Harold Falkner is the sort of architect who only now is creeping out of the shadows as 20th-century architecture is re-examined not just through the prism of an imposed Modernist narrative but with an eye for what actually happened. Like the distinguished Yorkshire architect Francis Johnson, Falkner was a survival from an earlier era, an architect who refused to compromise his ideals to boost his career and continued to work in a traditional idiom until his death in 1963.
Where Johnson was able to maintain the Classical flame during the dark days of the 1960s and 1970s thanks to his country-house practice, Falkner’s private income meant he never had to rely on clients and so bow to fashion. But according to Sara MacDonald it was Falkner’s modest wealth, assisted by the fact that he never married, which eroded the drive that could have made him a great architect.
Mr Osmond compares Falkner with his slightly older contemporary, Edwin Lutyens, another Surrey Arts and Crafts architect patronised by Gertrude Jekyll. But where Lutyens had an irrepressible drive to succeed, Falkner was happy to remain a local architect. The majority of his work is in or round his native Farnham in Surrey. It is this clear sense of geographical identity, again paralleled by Johnson in Yorkshire, that makes Falkner so satisfying.
Like many of his generation, Falkner began as an Arts and Crafts architect, benefiting from that happy Edwardian boom in smaller country houses. With time he followed the trend towards the neo-Georgian, most evidently in Farnham itself, to Sir Nikolaus Pevsner’s intense irritation, but to the great benefit of that wonderfully unspoilt town.
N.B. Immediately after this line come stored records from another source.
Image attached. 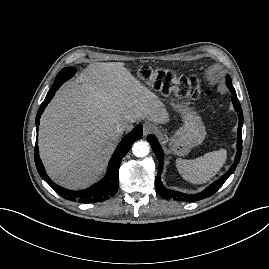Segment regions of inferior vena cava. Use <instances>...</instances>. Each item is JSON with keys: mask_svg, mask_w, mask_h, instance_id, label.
Here are the masks:
<instances>
[{"mask_svg": "<svg viewBox=\"0 0 269 269\" xmlns=\"http://www.w3.org/2000/svg\"><path fill=\"white\" fill-rule=\"evenodd\" d=\"M127 128H128V124H126V123L119 124V125L116 127V133H117L118 135H120V134H122L123 131H125Z\"/></svg>", "mask_w": 269, "mask_h": 269, "instance_id": "inferior-vena-cava-1", "label": "inferior vena cava"}]
</instances>
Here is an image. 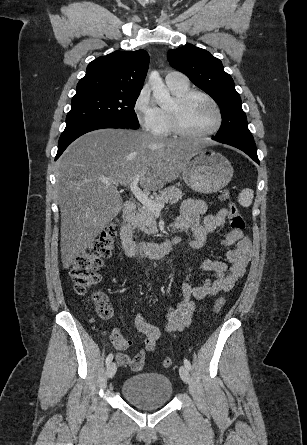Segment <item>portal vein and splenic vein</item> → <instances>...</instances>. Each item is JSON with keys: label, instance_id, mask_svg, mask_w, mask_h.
I'll return each mask as SVG.
<instances>
[{"label": "portal vein and splenic vein", "instance_id": "portal-vein-and-splenic-vein-1", "mask_svg": "<svg viewBox=\"0 0 307 445\" xmlns=\"http://www.w3.org/2000/svg\"><path fill=\"white\" fill-rule=\"evenodd\" d=\"M141 176H144V174H136L134 178H132L129 186L130 190H132V194H134L135 198L137 200H140L144 206H149L150 210H153L155 214H160L162 208H164L165 204L164 202H160V204H156L155 200H152V198H149V194H146V192H143L141 188L138 186V182L141 178ZM102 182H107L109 184L108 180H102Z\"/></svg>", "mask_w": 307, "mask_h": 445}]
</instances>
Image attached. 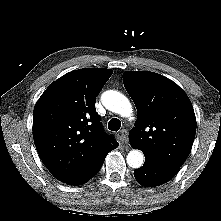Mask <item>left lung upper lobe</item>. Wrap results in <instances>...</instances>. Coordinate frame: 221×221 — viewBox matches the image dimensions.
Listing matches in <instances>:
<instances>
[{"label":"left lung upper lobe","instance_id":"5c2ea615","mask_svg":"<svg viewBox=\"0 0 221 221\" xmlns=\"http://www.w3.org/2000/svg\"><path fill=\"white\" fill-rule=\"evenodd\" d=\"M123 83L138 112L129 133L130 144L145 157L179 170L196 133V118L187 94L154 72H125Z\"/></svg>","mask_w":221,"mask_h":221}]
</instances>
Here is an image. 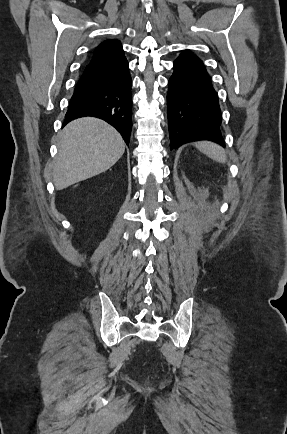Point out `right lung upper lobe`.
Returning <instances> with one entry per match:
<instances>
[{"label": "right lung upper lobe", "instance_id": "obj_1", "mask_svg": "<svg viewBox=\"0 0 287 434\" xmlns=\"http://www.w3.org/2000/svg\"><path fill=\"white\" fill-rule=\"evenodd\" d=\"M123 51L122 45L118 40H106L101 42L94 50L90 61L100 60L118 52Z\"/></svg>", "mask_w": 287, "mask_h": 434}]
</instances>
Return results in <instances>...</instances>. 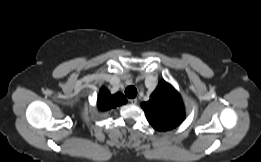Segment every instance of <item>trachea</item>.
Returning <instances> with one entry per match:
<instances>
[{"label": "trachea", "mask_w": 261, "mask_h": 162, "mask_svg": "<svg viewBox=\"0 0 261 162\" xmlns=\"http://www.w3.org/2000/svg\"><path fill=\"white\" fill-rule=\"evenodd\" d=\"M125 94L128 98H135L137 95V89L134 86H129L125 89Z\"/></svg>", "instance_id": "1"}]
</instances>
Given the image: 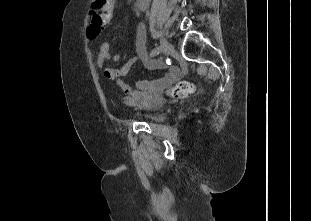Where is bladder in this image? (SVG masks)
<instances>
[{"instance_id": "obj_1", "label": "bladder", "mask_w": 311, "mask_h": 221, "mask_svg": "<svg viewBox=\"0 0 311 221\" xmlns=\"http://www.w3.org/2000/svg\"><path fill=\"white\" fill-rule=\"evenodd\" d=\"M162 103H154L150 108H144L135 112V116L144 117L147 123L160 124L164 121V118L157 115Z\"/></svg>"}]
</instances>
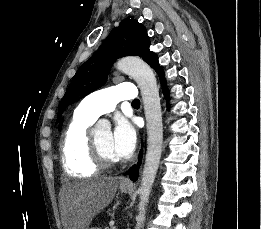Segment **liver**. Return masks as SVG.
Here are the masks:
<instances>
[{"instance_id":"6515ba94","label":"liver","mask_w":261,"mask_h":229,"mask_svg":"<svg viewBox=\"0 0 261 229\" xmlns=\"http://www.w3.org/2000/svg\"><path fill=\"white\" fill-rule=\"evenodd\" d=\"M121 177H100L69 183L64 197L65 227L88 229L92 219L110 205Z\"/></svg>"}]
</instances>
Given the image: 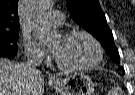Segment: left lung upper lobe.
Instances as JSON below:
<instances>
[{
    "instance_id": "obj_1",
    "label": "left lung upper lobe",
    "mask_w": 135,
    "mask_h": 95,
    "mask_svg": "<svg viewBox=\"0 0 135 95\" xmlns=\"http://www.w3.org/2000/svg\"><path fill=\"white\" fill-rule=\"evenodd\" d=\"M73 20L91 33L116 63L119 61V52L114 44L113 34L107 25L106 17L98 0H66ZM121 70H124L119 66Z\"/></svg>"
}]
</instances>
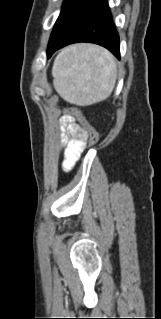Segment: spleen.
<instances>
[{
  "instance_id": "3e777b00",
  "label": "spleen",
  "mask_w": 161,
  "mask_h": 319,
  "mask_svg": "<svg viewBox=\"0 0 161 319\" xmlns=\"http://www.w3.org/2000/svg\"><path fill=\"white\" fill-rule=\"evenodd\" d=\"M52 74L54 88L65 101L88 106L105 100L111 94L117 68L113 55L106 49L78 44L59 53Z\"/></svg>"
}]
</instances>
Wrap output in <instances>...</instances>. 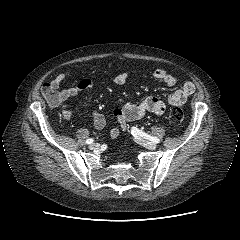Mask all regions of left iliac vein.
<instances>
[{"instance_id":"1","label":"left iliac vein","mask_w":240,"mask_h":240,"mask_svg":"<svg viewBox=\"0 0 240 240\" xmlns=\"http://www.w3.org/2000/svg\"><path fill=\"white\" fill-rule=\"evenodd\" d=\"M137 142L140 143L141 145H143L144 147L148 148V149H155L157 147L156 143L153 142V141H148V140H145L143 138H140V137H135Z\"/></svg>"}]
</instances>
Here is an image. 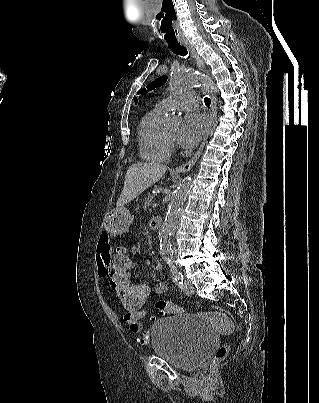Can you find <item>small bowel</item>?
Wrapping results in <instances>:
<instances>
[{
  "label": "small bowel",
  "mask_w": 319,
  "mask_h": 403,
  "mask_svg": "<svg viewBox=\"0 0 319 403\" xmlns=\"http://www.w3.org/2000/svg\"><path fill=\"white\" fill-rule=\"evenodd\" d=\"M151 223V221L149 222ZM123 247L129 246L128 240L122 241ZM113 258L111 246L109 243L108 234L104 233L100 236L97 244V265L99 268V276L104 277V284L111 286L113 284ZM163 268L161 263L156 264V269L161 271ZM114 291V288L111 287ZM168 290L167 282H160L156 285L154 292L157 295L164 294ZM116 293V291H114ZM151 291H147V301L149 299ZM146 301V302H147ZM145 313H125L124 319L129 324L130 331L133 333L140 332L142 328L141 320Z\"/></svg>",
  "instance_id": "1"
}]
</instances>
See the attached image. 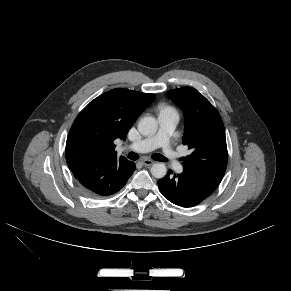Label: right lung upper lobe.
<instances>
[{
    "mask_svg": "<svg viewBox=\"0 0 291 291\" xmlns=\"http://www.w3.org/2000/svg\"><path fill=\"white\" fill-rule=\"evenodd\" d=\"M154 97L116 88L92 100L79 113L67 137L66 161L70 170L96 159L117 158L114 141L125 140L134 121Z\"/></svg>",
    "mask_w": 291,
    "mask_h": 291,
    "instance_id": "cb5924a9",
    "label": "right lung upper lobe"
}]
</instances>
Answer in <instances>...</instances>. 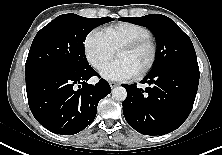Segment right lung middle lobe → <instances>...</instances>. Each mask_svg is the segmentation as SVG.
<instances>
[{"instance_id":"obj_1","label":"right lung middle lobe","mask_w":222,"mask_h":155,"mask_svg":"<svg viewBox=\"0 0 222 155\" xmlns=\"http://www.w3.org/2000/svg\"><path fill=\"white\" fill-rule=\"evenodd\" d=\"M113 20L76 14L56 17L36 34L32 42L25 64L26 83L47 73H73L88 67L83 44L86 36L95 27Z\"/></svg>"}]
</instances>
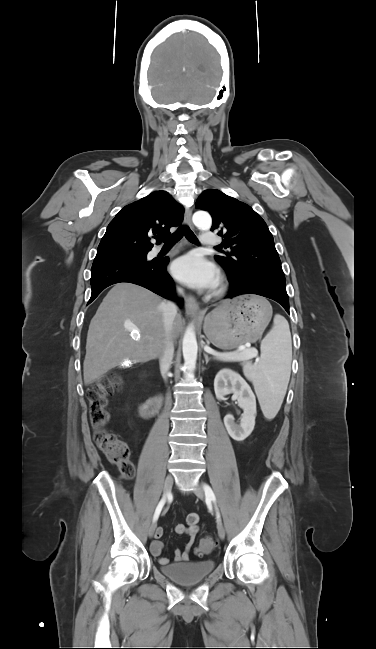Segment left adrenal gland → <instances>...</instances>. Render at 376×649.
<instances>
[{
  "instance_id": "a2214340",
  "label": "left adrenal gland",
  "mask_w": 376,
  "mask_h": 649,
  "mask_svg": "<svg viewBox=\"0 0 376 649\" xmlns=\"http://www.w3.org/2000/svg\"><path fill=\"white\" fill-rule=\"evenodd\" d=\"M204 357H205V362H206V364H208L210 358L208 357V355H207L206 353H204Z\"/></svg>"
}]
</instances>
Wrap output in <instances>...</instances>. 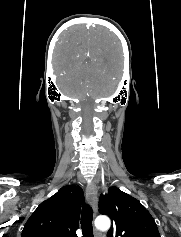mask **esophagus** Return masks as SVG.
Listing matches in <instances>:
<instances>
[{
	"label": "esophagus",
	"mask_w": 181,
	"mask_h": 237,
	"mask_svg": "<svg viewBox=\"0 0 181 237\" xmlns=\"http://www.w3.org/2000/svg\"><path fill=\"white\" fill-rule=\"evenodd\" d=\"M86 196L94 212L97 210V187L94 183H90L86 188Z\"/></svg>",
	"instance_id": "obj_1"
}]
</instances>
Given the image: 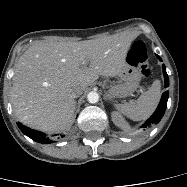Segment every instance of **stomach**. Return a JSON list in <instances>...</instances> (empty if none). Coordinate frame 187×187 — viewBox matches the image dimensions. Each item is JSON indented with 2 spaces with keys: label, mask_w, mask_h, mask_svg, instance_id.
<instances>
[{
  "label": "stomach",
  "mask_w": 187,
  "mask_h": 187,
  "mask_svg": "<svg viewBox=\"0 0 187 187\" xmlns=\"http://www.w3.org/2000/svg\"><path fill=\"white\" fill-rule=\"evenodd\" d=\"M119 82L112 85L107 93V98H125L137 90L141 80L139 67L127 63L118 74Z\"/></svg>",
  "instance_id": "stomach-1"
}]
</instances>
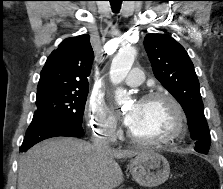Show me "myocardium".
Instances as JSON below:
<instances>
[{
    "label": "myocardium",
    "mask_w": 223,
    "mask_h": 189,
    "mask_svg": "<svg viewBox=\"0 0 223 189\" xmlns=\"http://www.w3.org/2000/svg\"><path fill=\"white\" fill-rule=\"evenodd\" d=\"M155 99H162L169 103L175 117L174 127L169 133L155 138H145L138 136L129 128L127 130V136L134 142L145 145L164 144L178 139L180 136L183 135L185 131L186 114L181 103L171 93L167 91L149 92L141 97L140 102H146Z\"/></svg>",
    "instance_id": "obj_1"
}]
</instances>
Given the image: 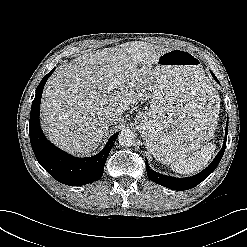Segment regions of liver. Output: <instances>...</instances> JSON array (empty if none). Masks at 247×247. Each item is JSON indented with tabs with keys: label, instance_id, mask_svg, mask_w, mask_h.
<instances>
[{
	"label": "liver",
	"instance_id": "6515ba94",
	"mask_svg": "<svg viewBox=\"0 0 247 247\" xmlns=\"http://www.w3.org/2000/svg\"><path fill=\"white\" fill-rule=\"evenodd\" d=\"M169 50L127 42L61 65L47 81L41 101L48 138L71 154L90 155L107 134L110 114L121 118L137 102L151 98L160 82L154 65Z\"/></svg>",
	"mask_w": 247,
	"mask_h": 247
}]
</instances>
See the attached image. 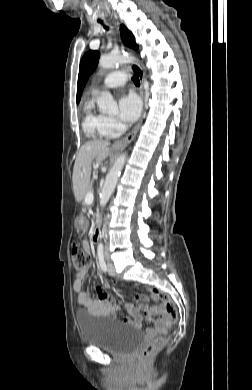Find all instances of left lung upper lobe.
Segmentation results:
<instances>
[{"mask_svg":"<svg viewBox=\"0 0 252 390\" xmlns=\"http://www.w3.org/2000/svg\"><path fill=\"white\" fill-rule=\"evenodd\" d=\"M120 32H121V38L126 46L137 49V44L135 43L134 36L132 33L124 26H120ZM99 57L98 51H88L85 53V55L82 57L80 62V68H79V75H78V85H77V98L76 101L79 103L82 90L85 86V83L93 70L96 68L97 65V59Z\"/></svg>","mask_w":252,"mask_h":390,"instance_id":"left-lung-upper-lobe-1","label":"left lung upper lobe"}]
</instances>
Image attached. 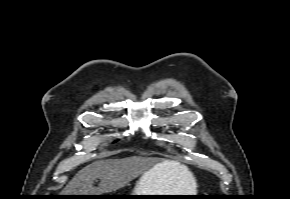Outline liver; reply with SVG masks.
<instances>
[{
  "label": "liver",
  "mask_w": 290,
  "mask_h": 199,
  "mask_svg": "<svg viewBox=\"0 0 290 199\" xmlns=\"http://www.w3.org/2000/svg\"><path fill=\"white\" fill-rule=\"evenodd\" d=\"M154 163L153 159L139 156L95 161L77 172L63 189L62 195H102L113 192L156 166L159 167V177L169 191L190 189L194 179L187 166L172 160ZM96 179H100L98 187L94 186Z\"/></svg>",
  "instance_id": "6515ba94"
}]
</instances>
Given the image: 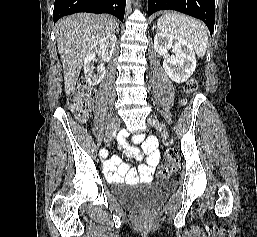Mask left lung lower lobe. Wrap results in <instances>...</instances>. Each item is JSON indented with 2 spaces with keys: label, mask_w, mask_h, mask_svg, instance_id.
<instances>
[{
  "label": "left lung lower lobe",
  "mask_w": 257,
  "mask_h": 237,
  "mask_svg": "<svg viewBox=\"0 0 257 237\" xmlns=\"http://www.w3.org/2000/svg\"><path fill=\"white\" fill-rule=\"evenodd\" d=\"M176 10L205 22L210 34L214 31L215 0H149L148 15L159 10Z\"/></svg>",
  "instance_id": "left-lung-lower-lobe-1"
}]
</instances>
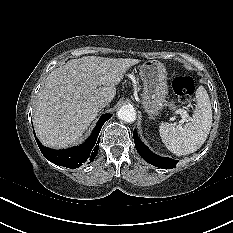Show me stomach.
<instances>
[{
  "mask_svg": "<svg viewBox=\"0 0 233 233\" xmlns=\"http://www.w3.org/2000/svg\"><path fill=\"white\" fill-rule=\"evenodd\" d=\"M139 74L143 81L142 106L150 116H157L167 105L166 68L159 61L149 60L141 65Z\"/></svg>",
  "mask_w": 233,
  "mask_h": 233,
  "instance_id": "obj_1",
  "label": "stomach"
}]
</instances>
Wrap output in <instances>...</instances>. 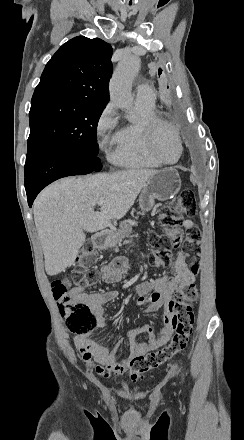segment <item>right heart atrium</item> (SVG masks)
<instances>
[{
    "instance_id": "1",
    "label": "right heart atrium",
    "mask_w": 244,
    "mask_h": 440,
    "mask_svg": "<svg viewBox=\"0 0 244 440\" xmlns=\"http://www.w3.org/2000/svg\"><path fill=\"white\" fill-rule=\"evenodd\" d=\"M118 121L117 107L111 101L104 107L96 122V134L103 148L110 145L111 132Z\"/></svg>"
}]
</instances>
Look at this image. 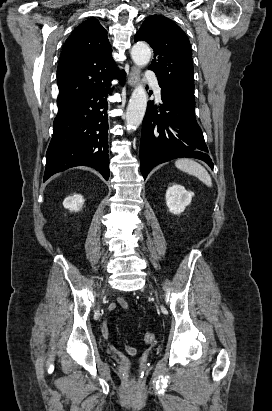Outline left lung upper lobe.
<instances>
[{"label": "left lung upper lobe", "mask_w": 272, "mask_h": 411, "mask_svg": "<svg viewBox=\"0 0 272 411\" xmlns=\"http://www.w3.org/2000/svg\"><path fill=\"white\" fill-rule=\"evenodd\" d=\"M134 40L146 41L153 48L149 69L157 75L159 86L195 103L192 51L184 31L170 19L152 15L143 22Z\"/></svg>", "instance_id": "left-lung-upper-lobe-1"}]
</instances>
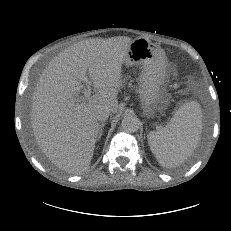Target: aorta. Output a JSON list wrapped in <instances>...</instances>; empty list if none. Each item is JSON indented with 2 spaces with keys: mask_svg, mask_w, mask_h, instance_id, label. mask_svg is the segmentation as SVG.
Segmentation results:
<instances>
[{
  "mask_svg": "<svg viewBox=\"0 0 231 231\" xmlns=\"http://www.w3.org/2000/svg\"><path fill=\"white\" fill-rule=\"evenodd\" d=\"M122 128L128 133H134L138 131L140 126V120L134 115H125L122 119Z\"/></svg>",
  "mask_w": 231,
  "mask_h": 231,
  "instance_id": "aorta-1",
  "label": "aorta"
}]
</instances>
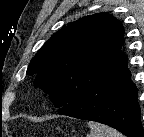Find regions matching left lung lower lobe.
<instances>
[{
  "mask_svg": "<svg viewBox=\"0 0 144 137\" xmlns=\"http://www.w3.org/2000/svg\"><path fill=\"white\" fill-rule=\"evenodd\" d=\"M137 88L131 81L127 59L92 89L58 114L111 126L127 137H144Z\"/></svg>",
  "mask_w": 144,
  "mask_h": 137,
  "instance_id": "left-lung-lower-lobe-1",
  "label": "left lung lower lobe"
}]
</instances>
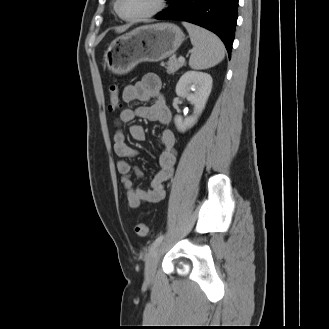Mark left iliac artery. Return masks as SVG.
Masks as SVG:
<instances>
[{"label": "left iliac artery", "mask_w": 329, "mask_h": 329, "mask_svg": "<svg viewBox=\"0 0 329 329\" xmlns=\"http://www.w3.org/2000/svg\"><path fill=\"white\" fill-rule=\"evenodd\" d=\"M163 239H164V235H163V234L160 235V236H158V237L154 240V242L152 243V245H151V247H150V250H153L157 245H159V244L162 242Z\"/></svg>", "instance_id": "1"}]
</instances>
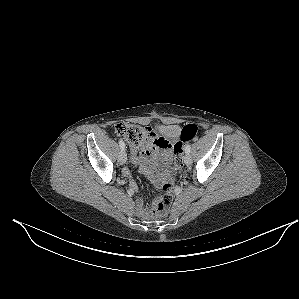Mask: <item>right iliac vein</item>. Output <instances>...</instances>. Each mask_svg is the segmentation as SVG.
Here are the masks:
<instances>
[{
	"label": "right iliac vein",
	"mask_w": 299,
	"mask_h": 299,
	"mask_svg": "<svg viewBox=\"0 0 299 299\" xmlns=\"http://www.w3.org/2000/svg\"><path fill=\"white\" fill-rule=\"evenodd\" d=\"M126 160H127L126 152H125V150H121L119 157H118L119 164L120 165L125 164Z\"/></svg>",
	"instance_id": "obj_1"
}]
</instances>
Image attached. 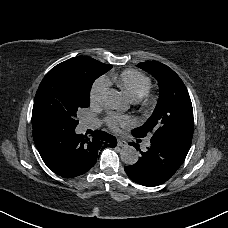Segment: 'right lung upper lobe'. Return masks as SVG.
Segmentation results:
<instances>
[{
    "mask_svg": "<svg viewBox=\"0 0 228 228\" xmlns=\"http://www.w3.org/2000/svg\"><path fill=\"white\" fill-rule=\"evenodd\" d=\"M96 61L97 60L90 57L77 56L58 64L55 66V68L62 69L70 73H78L86 70L91 64Z\"/></svg>",
    "mask_w": 228,
    "mask_h": 228,
    "instance_id": "right-lung-upper-lobe-1",
    "label": "right lung upper lobe"
}]
</instances>
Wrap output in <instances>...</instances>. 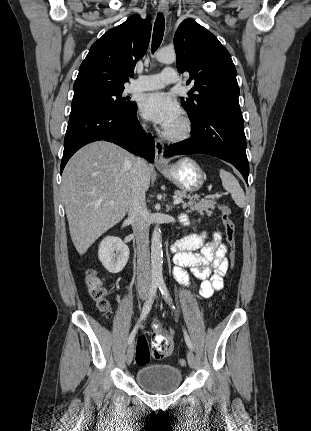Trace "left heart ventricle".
Listing matches in <instances>:
<instances>
[{
	"label": "left heart ventricle",
	"mask_w": 311,
	"mask_h": 431,
	"mask_svg": "<svg viewBox=\"0 0 311 431\" xmlns=\"http://www.w3.org/2000/svg\"><path fill=\"white\" fill-rule=\"evenodd\" d=\"M180 128V120L177 121V123L172 126L170 129H168V132H175Z\"/></svg>",
	"instance_id": "obj_1"
}]
</instances>
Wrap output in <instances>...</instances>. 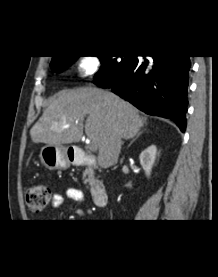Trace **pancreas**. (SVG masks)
Here are the masks:
<instances>
[{"mask_svg": "<svg viewBox=\"0 0 218 277\" xmlns=\"http://www.w3.org/2000/svg\"><path fill=\"white\" fill-rule=\"evenodd\" d=\"M89 174H90V170H87V171L85 172V176H86V175H89ZM91 180H92V176H88V178H85L84 183L87 184V183L90 182Z\"/></svg>", "mask_w": 218, "mask_h": 277, "instance_id": "obj_1", "label": "pancreas"}]
</instances>
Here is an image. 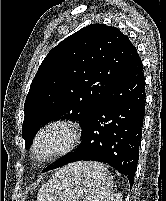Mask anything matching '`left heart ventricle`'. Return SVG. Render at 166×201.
I'll list each match as a JSON object with an SVG mask.
<instances>
[{
  "mask_svg": "<svg viewBox=\"0 0 166 201\" xmlns=\"http://www.w3.org/2000/svg\"><path fill=\"white\" fill-rule=\"evenodd\" d=\"M67 141V134L61 128L50 130L42 138L38 151L40 155H45L62 148Z\"/></svg>",
  "mask_w": 166,
  "mask_h": 201,
  "instance_id": "b2bd125f",
  "label": "left heart ventricle"
}]
</instances>
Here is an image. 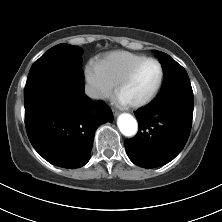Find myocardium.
Returning <instances> with one entry per match:
<instances>
[{
	"instance_id": "1",
	"label": "myocardium",
	"mask_w": 222,
	"mask_h": 222,
	"mask_svg": "<svg viewBox=\"0 0 222 222\" xmlns=\"http://www.w3.org/2000/svg\"><path fill=\"white\" fill-rule=\"evenodd\" d=\"M147 62H153L158 66V69H159L158 81L154 89L146 98L138 102L128 103V106L134 109H139V108L147 106L157 96L162 86L163 79H164V71H163V67L161 63L157 59H154V58H145L143 60H140L129 69V71L122 77V79L116 85V93L119 95L120 92L131 82V80L133 79L138 69Z\"/></svg>"
}]
</instances>
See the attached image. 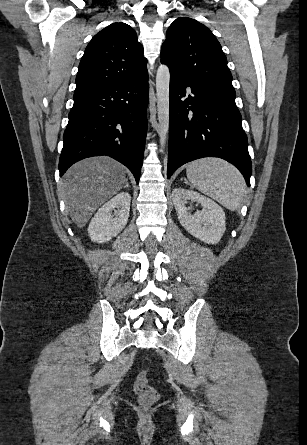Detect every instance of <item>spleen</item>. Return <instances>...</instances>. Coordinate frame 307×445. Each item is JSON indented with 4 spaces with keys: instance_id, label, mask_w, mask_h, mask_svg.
<instances>
[{
    "instance_id": "obj_1",
    "label": "spleen",
    "mask_w": 307,
    "mask_h": 445,
    "mask_svg": "<svg viewBox=\"0 0 307 445\" xmlns=\"http://www.w3.org/2000/svg\"><path fill=\"white\" fill-rule=\"evenodd\" d=\"M191 186L211 196L225 208L237 210L245 194V180L236 166L222 158H199L186 168Z\"/></svg>"
}]
</instances>
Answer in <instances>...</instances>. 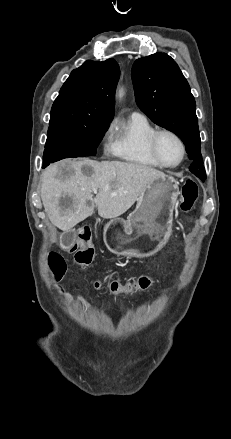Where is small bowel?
I'll list each match as a JSON object with an SVG mask.
<instances>
[{"label": "small bowel", "instance_id": "small-bowel-1", "mask_svg": "<svg viewBox=\"0 0 231 439\" xmlns=\"http://www.w3.org/2000/svg\"><path fill=\"white\" fill-rule=\"evenodd\" d=\"M74 297L78 300V301H80L86 308H87V310L88 311H91V305H90V303L82 296V295H80V294H75L74 295ZM72 296L71 295H67L66 296V300L67 301H71L72 300Z\"/></svg>", "mask_w": 231, "mask_h": 439}]
</instances>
Not that Falkner ever forgot his Arts and Crafts roots. As he grew older and more eccentric, he took to building a series of houses out of barns at Dippenhall on the edge of Farnham, clashing repeatedly with the local building inspector as he did so. At the time they seemed bizarre throw-backs. Now they can be placed in a continuing English Romantic tradition. Mr Osmond’s book, beautifully illustrated with Falkner’s own drawings and engravings, is a fitting tribute to an architect who deserves to be remembered beyond Farnham.